The end of it was that the Poet was taken into the garden, and there was the little blind Princess sound asleep in her hammock, with a maid of honour fanning her on each side.
"Hush," whispered the Queen. "She must not awake, on any account."
"No," echoed the poor, ugly Poet; "she must not awake—on my account."
Then he bent over her, for the second time in his life, and touched her eyelids with his lips. The Princess went on dreaming happily, but the Poet turned and fled out of the city.
"At least," he said, "she shall never know how ugly I am."
That day, every Prince who was in the palace put on his best court suit, in order to charm the Princess. But the Princess refused to be charmed. She looked at them all, with large, frightened eyes, and sent them away, one by one, as they came to offer her their congratulations.
"Why do you congratulate me on being able to see you?" she asked them. "Are you so beautiful, then?"
"Oh, no," they said in a chorus. "Do not imagine such a thing for a moment."
"Then why should I be glad because I can see you?" persisted the Princess; and they went away much perplexed.
"Tell me what is beautiful," said the little Princess to her mother. "All my life I have longed to look on beauty, and now it is all so confusing that I cannot tell one thing from another. Is there anything beautiful here?"
"To be sure there is," replied the Queen. "This room is very beautiful to begin with, and the nation is still being taxed to pay for it."
"This room?" said the Princess in astonishment. "How can anything be beautiful that keeps out the sun and the air? Tell me something else that is beautiful."
"The dresses of the ladies in waiting are very beautiful," said the Queen. "And the ladies in waiting themselves might be called beautiful by some, though that of course is a matter of opinion."
"They all look alike to me," sighed the little Princess. "Is there nothing else here that is beautiful?"
"Certainly," answered the Queen, pointing out the wealthiest and most eligible Prince in the room. "That is the handsomest man you could ever want to see."
"That?" said the Princess, disconsolately. "After all, one is best without eyes! Can you not show me some ugliness for a change? Perhaps it may be ugliness that I want to see so badly."
"There is nothing ugly in the palace," replied the Queen. "When you get used to everything you will be able to see how beautiful it all is."
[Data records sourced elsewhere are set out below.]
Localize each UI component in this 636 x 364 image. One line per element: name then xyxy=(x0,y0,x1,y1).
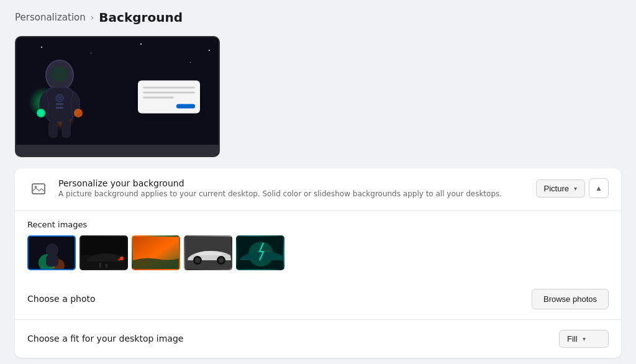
thumbnail-4[interactable] xyxy=(184,235,232,270)
browse-photos-control: Browse photos xyxy=(532,289,609,309)
collapse-button[interactable]: ▲ xyxy=(589,178,609,198)
svg-rect-17 xyxy=(46,255,58,266)
breadcrumb: Personalization › Background xyxy=(15,10,621,25)
chevron-up-icon: ▲ xyxy=(595,184,602,193)
breadcrumb-separator: › xyxy=(91,12,94,22)
taskbar-preview xyxy=(16,145,219,156)
svg-rect-6 xyxy=(48,121,58,138)
star-3 xyxy=(140,43,142,45)
fit-dropdown-control: Fill ▾ xyxy=(559,330,609,348)
background-type-control: Picture ▾ ▲ xyxy=(536,178,609,198)
thumbnail-2[interactable] xyxy=(80,235,128,270)
personalize-background-title: Personalize your background xyxy=(58,178,536,188)
svg-point-29 xyxy=(219,258,224,263)
dialog-line-2 xyxy=(143,91,195,93)
thumbnails-row xyxy=(27,235,609,270)
choose-photo-row: Choose a photo Browse photos xyxy=(15,279,621,320)
background-icon-wrapper xyxy=(27,178,50,201)
page-container: Personalization › Background xyxy=(0,0,636,364)
background-type-dropdown[interactable]: Picture ▾ xyxy=(536,180,585,198)
dialog-line-1 xyxy=(143,86,195,88)
personalize-background-row: Personalize your background A picture ba… xyxy=(15,168,621,211)
svg-rect-22 xyxy=(99,263,101,268)
svg-point-5 xyxy=(74,109,83,117)
svg-rect-9 xyxy=(56,103,63,105)
page-title: Background xyxy=(99,10,183,25)
svg-point-4 xyxy=(38,110,44,116)
astronaut-svg xyxy=(35,53,84,140)
recent-images-section: Recent images xyxy=(15,211,621,270)
settings-card: Personalize your background A picture ba… xyxy=(15,168,621,358)
thumbnail-1[interactable] xyxy=(27,235,76,270)
thumbnail-5[interactable] xyxy=(236,235,284,270)
svg-rect-7 xyxy=(61,121,71,138)
star-2 xyxy=(91,53,91,53)
thumbnail-3[interactable] xyxy=(132,235,180,270)
choose-photo-label: Choose a photo xyxy=(27,294,532,304)
choose-fit-content: Choose a fit for your desktop image xyxy=(27,334,559,345)
svg-point-1 xyxy=(51,66,68,82)
personalize-background-content: Personalize your background A picture ba… xyxy=(58,178,536,198)
wallpaper-preview xyxy=(16,37,219,156)
svg-point-28 xyxy=(195,258,200,263)
preview-section xyxy=(15,36,621,157)
svg-rect-23 xyxy=(106,264,107,268)
thumb-teal-car-img xyxy=(237,237,284,270)
svg-point-8 xyxy=(56,94,63,102)
recent-images-label: Recent images xyxy=(27,220,609,229)
thumb-astronaut-img xyxy=(29,237,76,270)
svg-point-12 xyxy=(35,186,37,188)
svg-point-21 xyxy=(118,258,120,261)
desktop-preview xyxy=(15,36,220,157)
image-icon xyxy=(32,183,45,196)
personalize-background-desc: A picture background applies to your cur… xyxy=(58,189,536,198)
star-1 xyxy=(41,47,42,48)
thumb-orange-teal-img xyxy=(133,237,180,270)
breadcrumb-parent[interactable]: Personalization xyxy=(15,12,86,23)
chevron-down-icon: ▾ xyxy=(583,335,586,342)
thumb-dark-car-img xyxy=(81,237,128,270)
thumb-white-car-img xyxy=(185,237,232,270)
svg-rect-10 xyxy=(56,107,63,109)
choose-fit-label: Choose a fit for your desktop image xyxy=(27,334,559,344)
choose-fit-row: Choose a fit for your desktop image Fill… xyxy=(15,320,621,358)
dialog-button xyxy=(176,104,195,108)
star-5 xyxy=(209,50,210,51)
svg-rect-11 xyxy=(32,184,45,194)
choose-photo-content: Choose a photo xyxy=(27,294,532,305)
preview-dialog xyxy=(138,80,200,113)
dialog-line-3 xyxy=(143,96,174,98)
chevron-down-icon: ▾ xyxy=(574,185,577,192)
star-4 xyxy=(190,62,191,63)
fit-dropdown[interactable]: Fill ▾ xyxy=(559,330,609,348)
svg-point-16 xyxy=(46,243,58,257)
browse-photos-button[interactable]: Browse photos xyxy=(532,289,609,309)
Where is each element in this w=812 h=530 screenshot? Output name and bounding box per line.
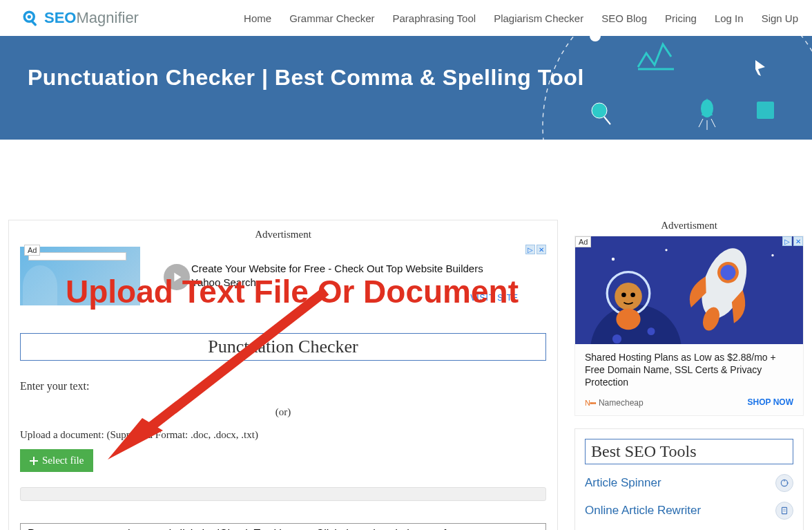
svg-line-11 — [711, 119, 715, 127]
tool-link-row: Article Spinner — [585, 474, 793, 492]
adchoices-icon[interactable]: ▷ — [782, 236, 792, 246]
side-ad-label: Advertisment — [574, 220, 804, 231]
sidebar-column: Advertisment Ad ▷ ✕ — [574, 220, 804, 530]
tool-title: Punctuation Checker — [21, 337, 545, 357]
nav-home[interactable]: Home — [244, 12, 271, 24]
svg-point-2 — [28, 15, 31, 19]
enter-text-label: Enter your text: — [20, 380, 546, 392]
nav-plagiarism-checker[interactable]: Plagiarism Checker — [494, 12, 583, 24]
top-header: SEO Magnifier Home Grammar Checker Parap… — [0, 0, 812, 36]
brand-name: Namecheap — [599, 398, 644, 408]
nav-grammar-checker[interactable]: Grammar Checker — [289, 12, 374, 24]
tool-title-box: Punctuation Checker — [20, 333, 546, 361]
side-ad-cta[interactable]: SHOP NOW — [748, 397, 793, 407]
svg-point-30 — [621, 292, 626, 297]
adchoices-icon[interactable]: ▷ — [525, 245, 535, 254]
select-file-button[interactable]: Select file — [20, 449, 93, 472]
side-ad-card[interactable]: Ad ▷ ✕ — [574, 236, 804, 416]
hero-banner: Punctuation Checker | Best Comma & Spell… — [0, 36, 812, 140]
tool-link-article-spinner[interactable]: Article Spinner — [585, 476, 661, 490]
svg-point-32 — [616, 308, 640, 330]
ad-close-icon[interactable]: ✕ — [793, 236, 803, 246]
svg-point-21 — [771, 254, 773, 256]
svg-point-29 — [615, 283, 642, 310]
spinner-icon — [775, 474, 793, 492]
nav-pricing[interactable]: Pricing — [665, 12, 697, 24]
svg-point-24 — [648, 328, 655, 335]
text-input-area[interactable]: Paste your own text here and click the '… — [20, 523, 546, 530]
sidebar-ad-wrapper: Advertisment Ad ▷ ✕ — [574, 220, 804, 416]
tools-title: Best SEO Tools — [591, 442, 787, 461]
ad-badge: Ad — [24, 245, 40, 256]
best-seo-tools-card: Best SEO Tools Article Spinner Online Ar… — [574, 428, 804, 530]
or-separator: (or) — [20, 406, 546, 418]
logo-text-magnifier: Magnifier — [76, 9, 138, 27]
svg-rect-34 — [782, 507, 787, 513]
tools-title-box: Best SEO Tools — [585, 439, 793, 464]
nav-seo-blog[interactable]: SEO Blog — [601, 12, 647, 24]
side-ad-adchoices: ▷ ✕ — [782, 236, 803, 246]
svg-rect-16 — [30, 460, 38, 462]
svg-point-5 — [592, 103, 607, 118]
logo-icon — [21, 8, 40, 28]
nav-login[interactable]: Log In — [715, 12, 744, 24]
svg-point-3 — [543, 36, 812, 140]
svg-line-6 — [604, 117, 610, 124]
main-ad-label: Advertisment — [20, 229, 546, 240]
svg-rect-1 — [31, 21, 37, 27]
plus-icon — [30, 457, 38, 465]
progress-bar — [20, 487, 546, 501]
svg-point-18 — [612, 258, 615, 261]
svg-line-9 — [699, 119, 703, 127]
hero-illustration — [522, 36, 812, 140]
main-nav: Home Grammar Checker Paraphrasing Tool P… — [244, 12, 798, 24]
tool-link-article-rewriter[interactable]: Online Article Rewriter — [585, 504, 701, 518]
svg-point-31 — [630, 292, 635, 297]
svg-point-4 — [590, 36, 601, 41]
ad-adchoices: ▷ ✕ — [525, 245, 546, 254]
side-ad-badge: Ad — [575, 236, 591, 247]
main-column: Advertisment Ad ▷ ✕ Create Your Website … — [8, 220, 558, 530]
svg-marker-12 — [755, 60, 765, 76]
svg-point-19 — [665, 249, 667, 251]
upload-doc-label: Upload a document: (Supported Format: .d… — [20, 429, 546, 441]
document-icon — [775, 502, 793, 520]
content-area: Advertisment Ad ▷ ✕ Create Your Website … — [0, 140, 812, 530]
nav-paraphrasing-tool[interactable]: Paraphrasing Tool — [392, 12, 476, 24]
nav-signup[interactable]: Sign Up — [762, 12, 798, 24]
svg-rect-13 — [757, 102, 774, 119]
svg-point-23 — [612, 334, 621, 343]
side-ad-text: Shared Hosting Plans as Low as $2.88/mo … — [575, 344, 803, 396]
logo-text-seo: SEO — [44, 9, 76, 27]
ad-close-icon[interactable]: ✕ — [536, 245, 546, 254]
side-ad-brand: N••• Namecheap — [585, 396, 644, 408]
tool-link-row: Online Article Rewriter — [585, 502, 793, 520]
side-ad-image: Ad ▷ ✕ — [575, 236, 803, 344]
brand-logo[interactable]: SEO Magnifier — [21, 8, 139, 28]
annotation-text: Upload Text File Or Document — [66, 273, 519, 310]
select-file-label: Select file — [42, 455, 84, 466]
But the Princess sighed and came down from her golden throne and wandered out into the garden. She walked uncertainly, for now that she was no longer blind she did not know where she was going. And there, under the trees where she had been sleeping a few hours back, stood a man with his face buried in his hands.
"Little lady," he stammered, "I tried to keep away, but—"
Then the little Princess gave a shout of joy and pulled away his hands and looked into his face for a full minute without speaking. She put her small, white fingers into every one of his wrinkles, and she touched every one of his ugly scars, and she drew a deep breath of satisfaction.
"Just fancy," laughed the little Princess to the Poet; "they have been trying to persuade me in there that all those Princes and people are—beautiful!"